=== Data under study ===
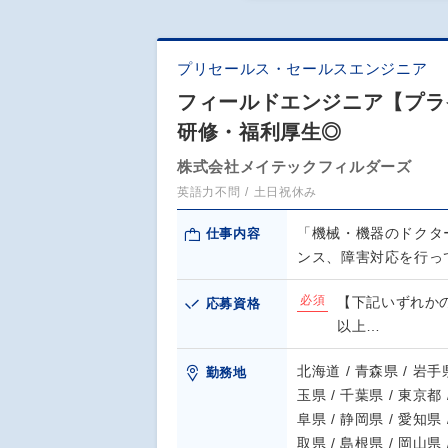
プリセールス・セールスエンジニア
フィールドエンジニア【プラ
研修・福利厚生◎
株式会社メイテックフィルダーズ
英語力不問
土日祝休み
「機械・機器のドクタ
仕事内容
ンス、障害対応を行っ
必須
【下記いずれか
応募資格
以上…
北海道 / 青森県 / 岩手県
勤務地
玉県 / 千葉県 / 東京都 
阜県 / 静岡県 / 愛知県 
取県 / 島根県 / 岡山県 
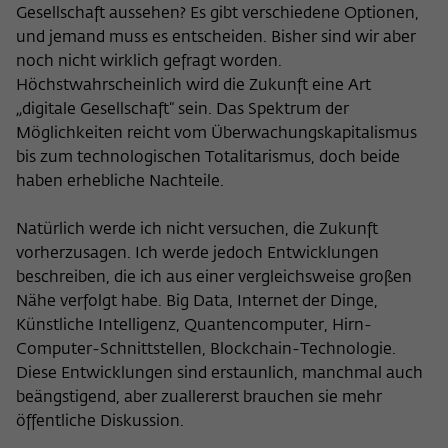
Gesellschaft aussehen? Es gibt verschiedene Optionen,
und jemand muss es entscheiden. Bisher sind wir aber
noch nicht wirklich gefragt worden.
Höchstwahrscheinlich wird die Zukunft eine Art
„digitale Gesellschaft“ sein. Das Spektrum der
Möglichkeiten reicht vom Überwachungskapitalismus
bis zum technologischen Totalitarismus, doch beide
haben erhebliche Nachteile.
Natürlich werde ich nicht versuchen, die Zukunft
vorherzusagen. Ich werde jedoch Entwicklungen
beschreiben, die ich aus einer vergleichsweise großen
Nähe verfolgt habe. Big Data, Internet der Dinge,
Künstliche Intelligenz, Quantencomputer, Hirn-
Computer-Schnittstellen, Blockchain-Technologie.
Diese Entwicklungen sind erstaunlich, manchmal auch
beängstigend, aber zuallererst brauchen sie mehr
öffentliche Diskussion.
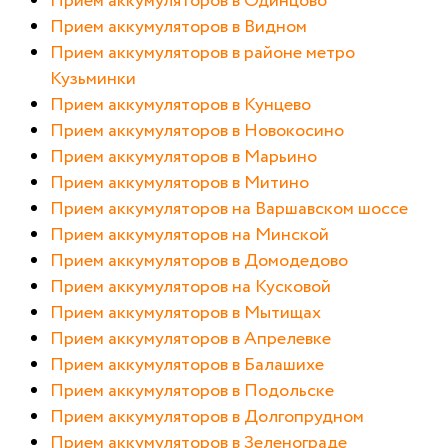
Прием аккумуляторов в Одинцово
Прием аккумуляторов в Видном
Прием аккумуляторов в районе метро
Кузьминки
Прием аккумуляторов в Кунцево
Прием аккумуляторов в Новокосино
Прием аккумуляторов в Марьино
Прием аккумуляторов в Митино
Прием аккумуляторов на Варшавском шоссе
Прием аккумуляторов на Минской
Прием аккумуляторов в Домодедово
Прием аккумуляторов на Кусковой
Прием аккумуляторов в Мытищах
Прием аккумуляторов в Апрелевке
Прием аккумуляторов в Балашихе
Прием аккумуляторов в Подольске
Прием аккумуляторов в Долгопрудном
Прием аккумуляторов в Зеленограде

=== Work to complete ===
Please print out the entries above exactly. The pictures stay out.

=== Task output ===
プリセールス・セールスエンジニア
フィールドエンジニア【プラ
研修・福利厚生◎
株式会社メイテックフィルダーズ
英語力不問
土日祝休み
「機械・機器のドクタ
仕事内容
ンス、障害対応を行っ
必須
【下記いずれか
応募資格
以上…
北海道 / 青森県 / 岩手県
勤務地
玉県 / 千葉県 / 東京都 
阜県 / 静岡県 / 愛知県 
取県 / 島根県 / 岡山県 
Gesellschaft aussehen? Es gibt verschiedene Optionen,
und jemand muss es entscheiden. Bisher sind wir aber
noch nicht wirklich gefragt worden.
Höchstwahrscheinlich wird die Zukunft eine Art
„digitale Gesellschaft“ sein. Das Spektrum der
Möglichkeiten reicht vom Überwachungskapitalismus
bis zum technologischen Totalitarismus, doch beide
haben erhebliche Nachteile.
Natürlich werde ich nicht versuchen, die Zukunft
vorherzusagen. Ich werde jedoch Entwicklungen
beschreiben, die ich aus einer vergleichsweise großen
Nähe verfolgt habe. Big Data, Internet der Dinge,
Künstliche Intelligenz, Quantencomputer, Hirn-
Computer-Schnittstellen, Blockchain-Technologie.
Diese Entwicklungen sind erstaunlich, manchmal auch
beängstigend, aber zuallererst brauchen sie mehr
öffentliche Diskussion.
Прием аккумуляторов в Одинцово
Прием аккумуляторов в Видном
Прием аккумуляторов в районе метро
Кузьминки
Прием аккумуляторов в Кунцево
Прием аккумуляторов в Новокосино
Прием аккумуляторов в Марьино
Прием аккумуляторов в Митино
Прием аккумуляторов на Варшавском шоссе
Прием аккумуляторов на Минской
Прием аккумуляторов в Домодедово
Прием аккумуляторов на Кусковой
Прием аккумуляторов в Мытищах
Прием аккумуляторов в Апрелевке
Прием аккумуляторов в Балашихе
Прием аккумуляторов в Подольске
Прием аккумуляторов в Долгопрудном
Прием аккумуляторов в Зеленограде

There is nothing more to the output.